Task objective: Where the string "Games" occurs in a line of the entries below, copy that line.

Supplied material:

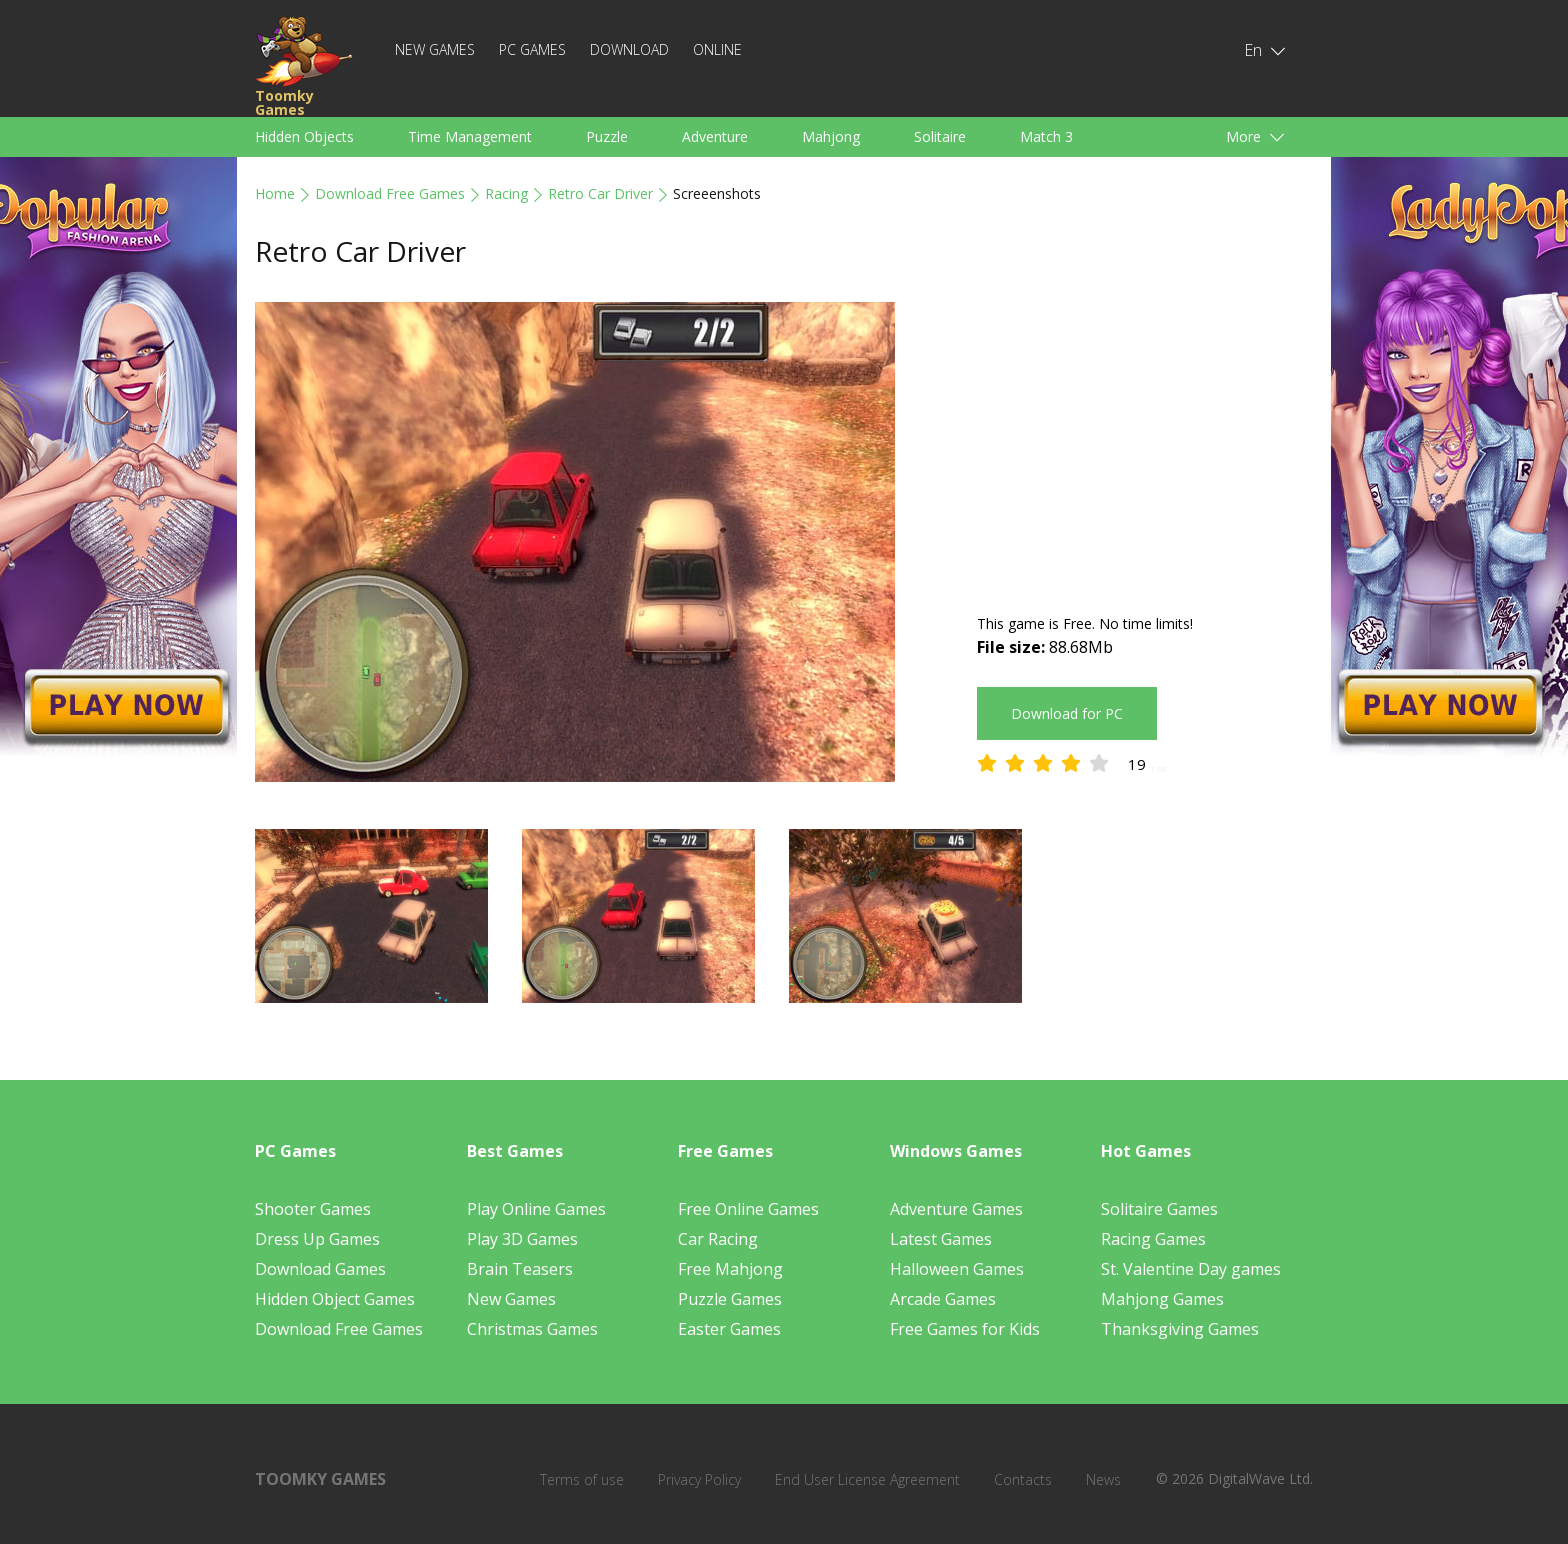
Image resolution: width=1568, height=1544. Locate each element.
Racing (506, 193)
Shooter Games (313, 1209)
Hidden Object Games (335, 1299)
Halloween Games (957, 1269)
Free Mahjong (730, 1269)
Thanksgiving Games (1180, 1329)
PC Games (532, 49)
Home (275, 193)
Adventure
==
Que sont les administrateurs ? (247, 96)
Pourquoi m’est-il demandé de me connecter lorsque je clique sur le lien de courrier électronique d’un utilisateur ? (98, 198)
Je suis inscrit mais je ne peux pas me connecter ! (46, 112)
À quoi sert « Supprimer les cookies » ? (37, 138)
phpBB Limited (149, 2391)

Solution to the problem:
Shooter Games (313, 1209)
Hidden Object Games (335, 1299)
Halloween Games (957, 1269)
Thanksgiving Games (1180, 1329)
PC Games (532, 49)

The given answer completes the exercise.